Cullen’s background gives the song its weight. He came up through TAXI, the nu-jazz outfit that helped define his early reputation, selling records and earning a following across a scene that prized sophistication without stiffness. That history still hums underneath The Natural Curve, which has never been interested in genre as a cage. House, drum & bass, funk, downbeat, electronica: Cullen lets them drift through the frame, but always keeps the low end supple and the melodies clean. There is a musician’s patience here, the kind that knows a hook lands harder when the arrangement leaves space around it.
Silly Girl
feels like a fresh turn of the key. Built around retro synth textures and a glossy, forward-moving beat, the track has the snap of pop and the afterglow of something more lived-in. It is carried by Liberty Taylor, a 20-year-old vocalist whose voice brings a sharp, unforced confidence to the song. She sounds young without sounding tentative, and that matters. The performance gives the track its edge, balancing Cullen’s polished production with a kind of loose-limbed emotional clarity that keeps the song from drifting into nostalgia.

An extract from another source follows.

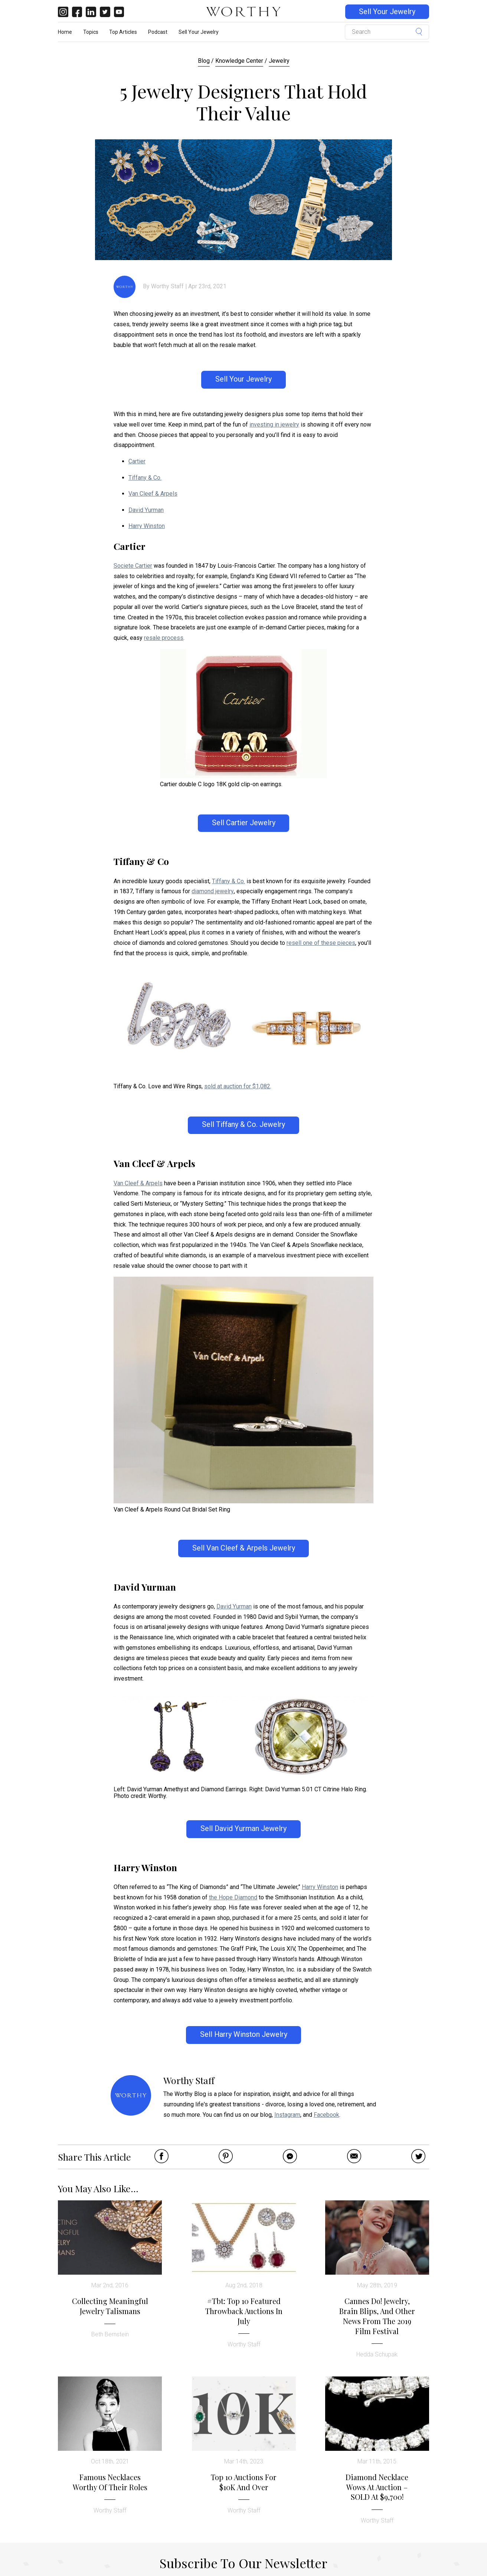 This screenshot has height=2576, width=487. Describe the element at coordinates (243, 1548) in the screenshot. I see `Sell Van Cleef & Arpels Jewelry` at that location.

That balance has always been the appeal of The Natural Curve. Cullen’s music has long been championed by tastemakers drawn to records that know how to move the body while keeping the mind switched on, and Silly Girl
fits that lineage neatly. There is a touch of late-night radio glow here, a little of the sleek melancholy of trip-hop’s golden era, but also the kind of melodic lift that could carry the song into far wider spaces. It feels designed for headphones and dance floors alike, with enough detail in the production to reward repeat listens.
What makes the single land is its sense of ease. Nothing feels overworked. Cullen’s arrangement leaves Liberty room to phrase lines with personality, and the synths never crowd the vocal. Instead, they flicker and pulse like city lights reflected in wet pavement. It is a small, elegant shift for a producer who has spent decades chasing the same core idea: soul can live inside circuitry.
With Silly Girl
, The Natural Curve opens a brighter door. The song suggests an artist still curious, still reaching, still willing to let instinct lead the way. That is where Cullen sounds most alive.